With progress continuing on development of a vaccine for COVID-19, conversations are taking place over the best strategies for distributing a vaccine, once approved, to millions of Americans.  In the post below, two executives from Pfizer – one of the companies involved in coronavirus vaccine development – point out that local pharmacies are a logical vaccination site, but that will also require harmonization of state laws that affect the roles of pharmacists in providing care.

Enhance and Expand Access to Vaccines

By:

Robert Popovian, Pharm.D., MS, Vice-President US Government Relations, Pfizer Inc.

Dave Hering, Regional President, North America, for Pfizer Vaccines.
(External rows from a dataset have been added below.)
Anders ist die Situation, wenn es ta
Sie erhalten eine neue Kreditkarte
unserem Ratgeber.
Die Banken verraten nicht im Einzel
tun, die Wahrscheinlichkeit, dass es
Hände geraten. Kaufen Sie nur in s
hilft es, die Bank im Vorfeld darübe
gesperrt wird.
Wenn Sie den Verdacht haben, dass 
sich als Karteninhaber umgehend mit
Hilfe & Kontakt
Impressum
It was not so long ago, and certainly within the memory of many older Americans, when the fear and uncertainty we are experiencing today with coronavirus were much more common. Before the advent of vaccines for a vast number of diseases, it was not uncommon for people to know friends and family members who had contracted measles, mumps, rubella or polio. Families routinely had to deal with the impact of these diseases on everyday life and, more significantly, manage life-long disabilities like loss of vision, hearing or mobility.

There are scores of studies on the positive impact that vaccination has had on public health. In addition, vaccines are one of the most cost-beneficial interventions in health care. It is estimated that caring for unvaccinated adults costs the U.S. health care system approximately $7 billion per year.

Vaccination rates in the United States for most serious ailments are in the 90th percentile for children, while for adults, the immunization rates are abysmal. For example, less than 50 percent of adults age 19 and older get a flu shot every year. What’s even more alarming is that for adult patients between the ages of 18 and 65 with risk factors (e.g., patients with asthma or chronic bronchitis or smoking history), the rate of pneumococcal vaccination is only 23 percent. Both measures are well below the Healthy 2020 targets set by the U.S. Office of Disease Prevention and Health Promotion.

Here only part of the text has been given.